For safety, the USDA recommends cooking all raw beef steaks and roasts to a minimum internal temperature of 145 °F (62.8 °C) as measured with a food thermometer before removing meat from the heat source. For safety and quality, allow meat to rest for at least three minutes before carving or consuming. For reasons of personal preference, consumers may choose to cook meat to higher temperatures.

Cook hamburgers and ground beef mixtures such as meat loaf to 160 °F (71.1 °C) as measured with a food thermometer. Cook all organ and variety meats (such as heart, kidney, liver and tongue) to 160 °F (71.1 °C).

For approximate cooking times for use in meal planning, see the following chart compiled from various resources. Times are based on beef at refrigerator temperature—40 °F (4.4 °C). Remember that appliances and outdoor grills can vary in heat. Use a food thermometer to check for safe cooking and doneness of beef.

Approximate Beef Cooking Times °F
325° F (162.8 °C); 425 °F (218.3 °C )
Type of Beef Size Cooking Method Cooking Time Internal Temperature
Rib Roast, bone in 4 to 6 lbs. Roast 325 °F 23-25 min./lb. 145 °F  (62.8 °C) and allow to rest at least 3 minutes
Rib Roast, boneless rolled 4 to 6 lbs. Roast 325 °F Add 5-8 min./lb. to times above
Chuck Roast, Brisket 3 to 4 lbs. *Braise 325 °F *Braise 325 °F
Round or Rump Roast 2 1/2 to 4 lbs. Roast 325 °F 30-35 min./lb.
Tenderloin, whole 4 to 6 lbs. Roast 425 °F 45-60 min. total
Steaks 3/4″ thick Broil/Grill 4-5 min. per side
Stew or Shank Cross Cuts 1 to 1 1/2″ thick Cover with liquid; simmer 2 to 3 hours
Short Ribs 4″ long and 2″ thick *Braise 325 °F 1 1/2 to 2 1/2 hours
Hamburger patties, fresh 4 ounces Grill, broil or fry 3 to 5 minutes per side 160 °F (71.1 °C)

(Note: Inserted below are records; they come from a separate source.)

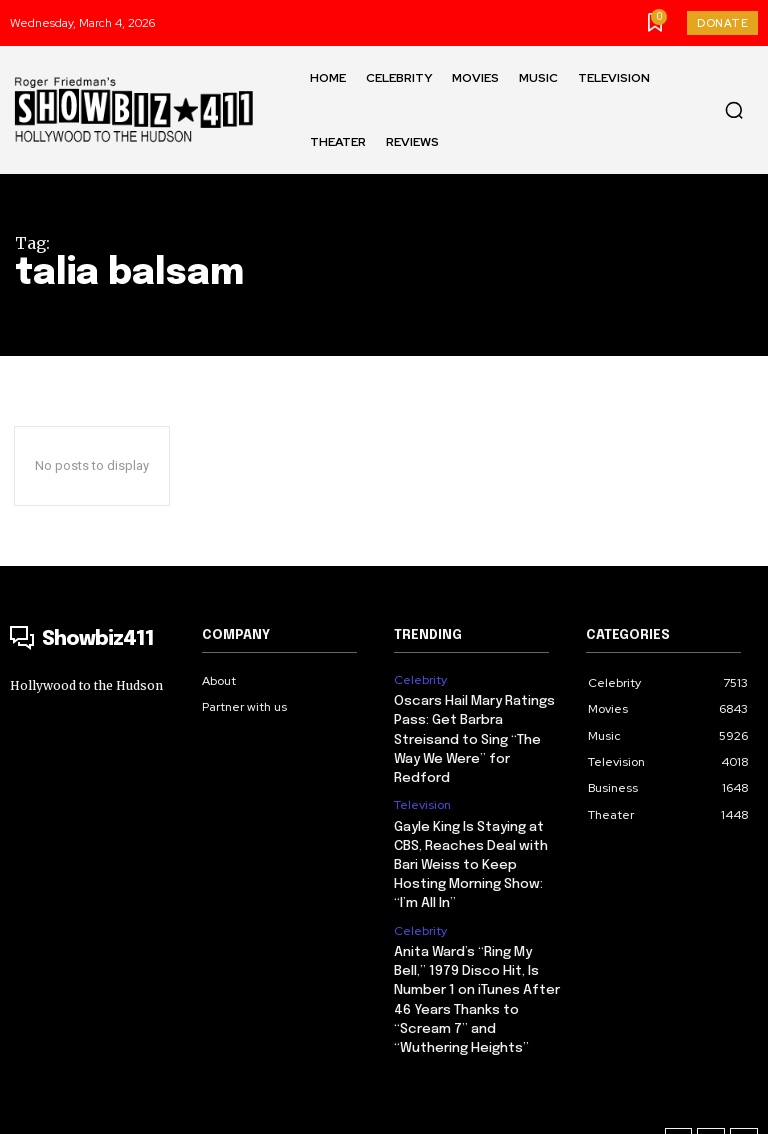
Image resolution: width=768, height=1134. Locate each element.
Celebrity (420, 680)
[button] (734, 110)
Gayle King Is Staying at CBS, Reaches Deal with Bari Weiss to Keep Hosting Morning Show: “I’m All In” (469, 839)
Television (422, 782)
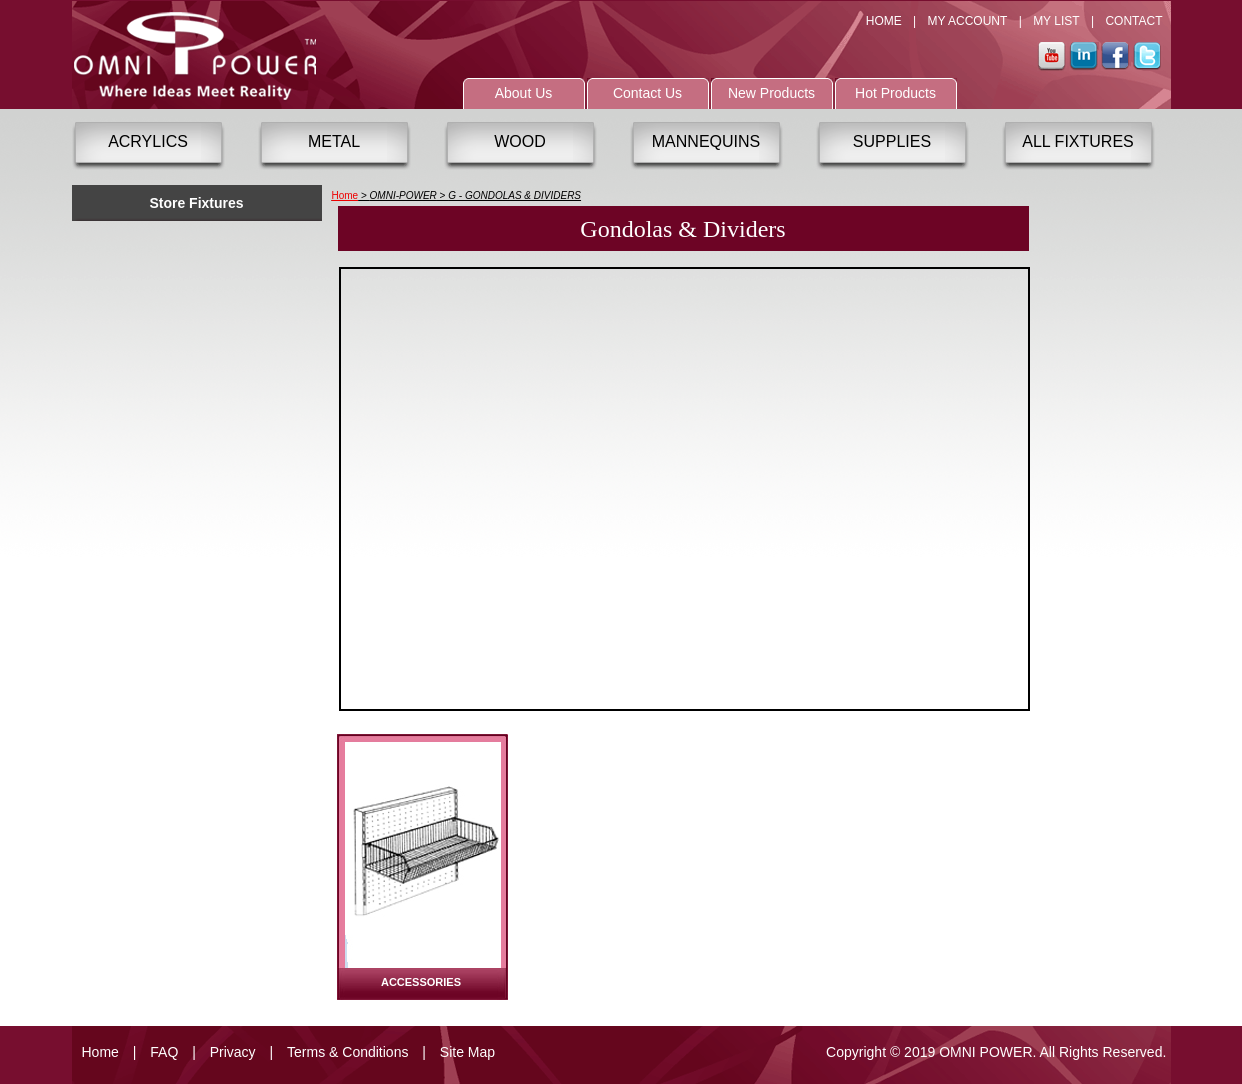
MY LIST (1056, 21)
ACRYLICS (148, 141)
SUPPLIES (892, 141)
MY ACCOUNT (968, 21)
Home (345, 195)
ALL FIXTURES (1077, 141)
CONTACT (1133, 21)
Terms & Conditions (347, 1052)
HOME (884, 21)
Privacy (233, 1052)
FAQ (164, 1052)
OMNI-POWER (403, 195)
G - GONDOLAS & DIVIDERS (514, 195)
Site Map (467, 1052)
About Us (524, 93)
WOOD (520, 141)
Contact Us (647, 93)
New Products (771, 93)
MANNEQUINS (706, 141)
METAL (334, 141)
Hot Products (895, 93)
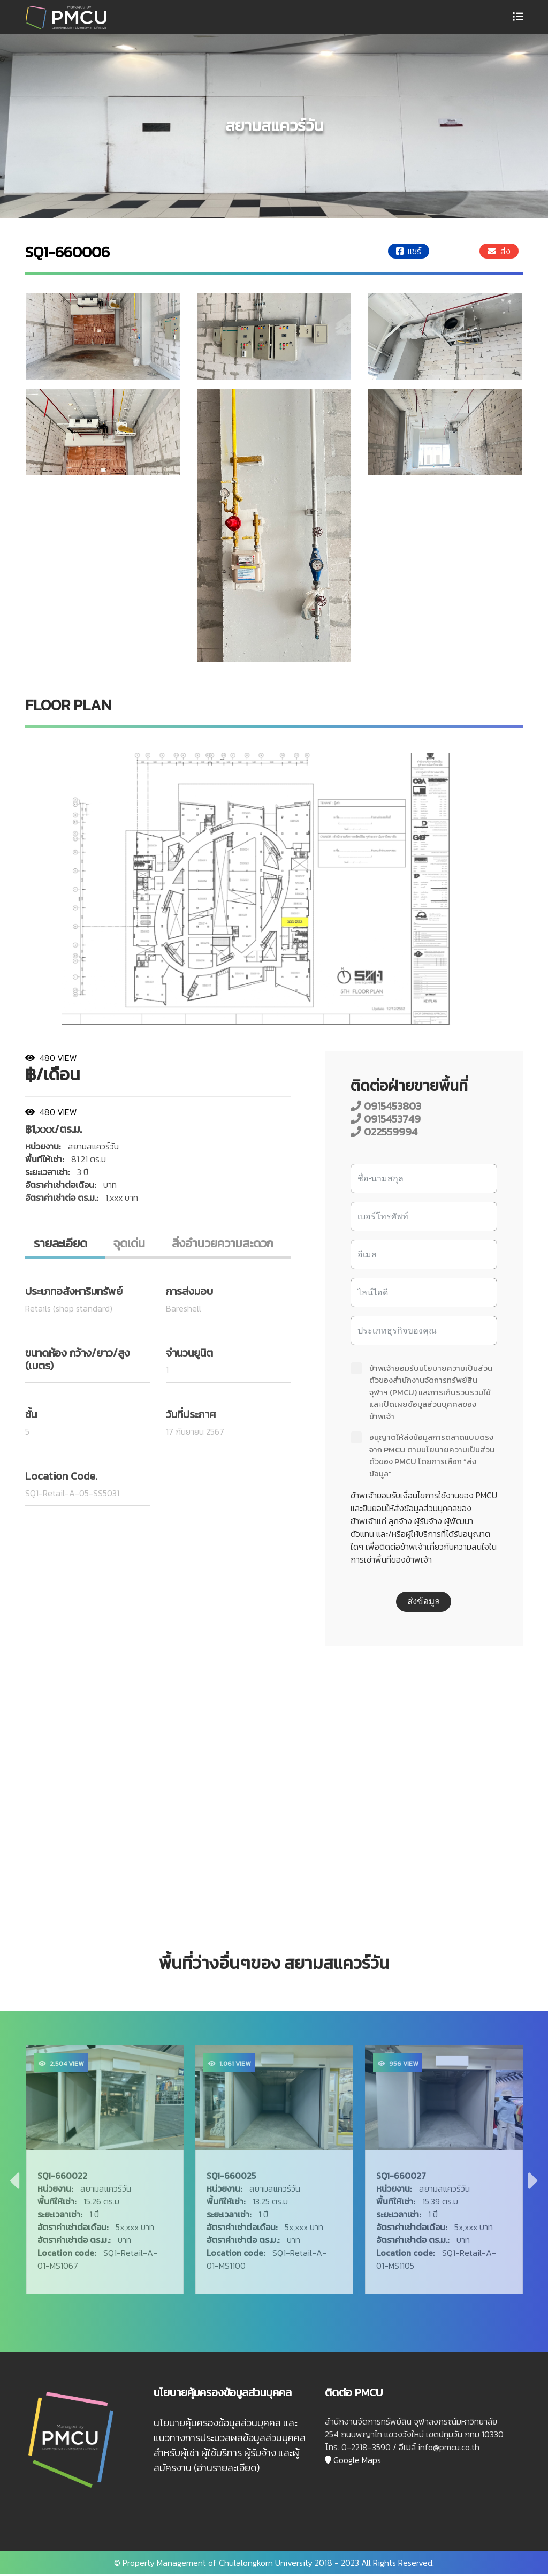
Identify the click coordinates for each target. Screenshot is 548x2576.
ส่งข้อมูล (423, 1601)
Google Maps (353, 2461)
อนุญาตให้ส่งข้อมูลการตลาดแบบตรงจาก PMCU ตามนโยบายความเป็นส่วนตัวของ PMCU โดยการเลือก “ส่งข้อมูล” (422, 1455)
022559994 (384, 1132)
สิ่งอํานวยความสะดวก (224, 1243)
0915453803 (386, 1106)
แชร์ (408, 251)
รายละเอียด (62, 1243)
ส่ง (499, 251)
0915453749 (386, 1119)
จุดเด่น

*Braising is roasting or simmering less-tender meats with a small amount of liquid in a tightly covered pan.

The Food Temperature “Danger Zone”

Bacteria multiply rapidly in the “Danger Zone” — temperatures between 40 °F and 140 °F. Keep food cold below 40 °F and cook beef above 145 °F  and 160 °F for ground beef.

Food Safe Steps

Safe food handling and proper cooking will help keep you and your family safe from foodborne bacteria. Follow the four food safety steps

  • Clean: Wash hands and surfaces often.
  • Separate: Separate raw meats and poultry from other foods.
  • Cook: Cook all poultry to an internal temperature of 165 °F (73.9 °C).
  • Chill: Refrigerate promptly.


Beef Resources

The United States is the world’s largest beef producer and second largest beef exporter, but significant imports of lower-valued processing beef also make it the world’s largest beef importer.